* [WHAT YOU NEED TO DO] Every record below is to be retyped exactly, with the pictures left out.

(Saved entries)
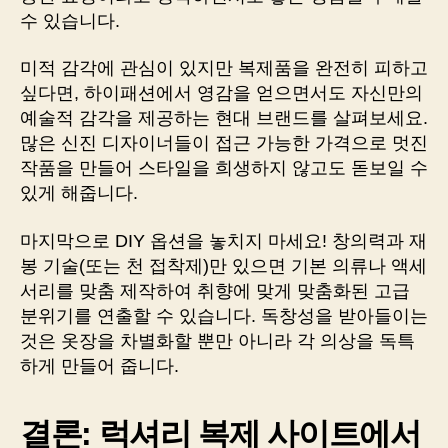
수 있습니다.
미적 감각에 관심이 있지만 복제품을 완전히 피하고
싶다면, 하이패션에서 영감을 얻으면서도 자신만의
예술적 감각을 제공하는 현대 브랜드를 살펴보세요.
많은 신진 디자이너들이 접근 가능한 가격으로 멋진
작품을 만들어 스타일을 희생하지 않고도 돋보일 수
있게 해줍니다.
마지막으로 DIY 옵션을 놓치지 마세요! 창의력과 재
봉 기술(또는 천 접착제)만 있으면 기본 의류나 액세
서리를 맞춤 제작하여 취향에 맞게 맞춤화된 고급
분위기를 연출할 수 있습니다. 독창성을 받아들이는
것은 옷장을 차별화할 뿐만 아니라 각 의상을 독특
하게 만들어 줍니다.
결론: 럭셔리 복제 사이트에서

* [SOLVED PROBLEM]
수 있습니다.
미적 감각에 관심이 있지만 복제품을 완전히 피하고
싶다면, 하이패션에서 영감을 얻으면서도 자신만의
예술적 감각을 제공하는 현대 브랜드를 살펴보세요.
많은 신진 디자이너들이 접근 가능한 가격으로 멋진
작품을 만들어 스타일을 희생하지 않고도 돋보일 수
있게 해줍니다.
마지막으로 DIY 옵션을 놓치지 마세요! 창의력과 재
봉 기술(또는 천 접착제)만 있으면 기본 의류나 액세
서리를 맞춤 제작하여 취향에 맞게 맞춤화된 고급
분위기를 연출할 수 있습니다. 독창성을 받아들이는
것은 옷장을 차별화할 뿐만 아니라 각 의상을 독특
하게 만들어 줍니다.
결론: 럭셔리 복제 사이트에서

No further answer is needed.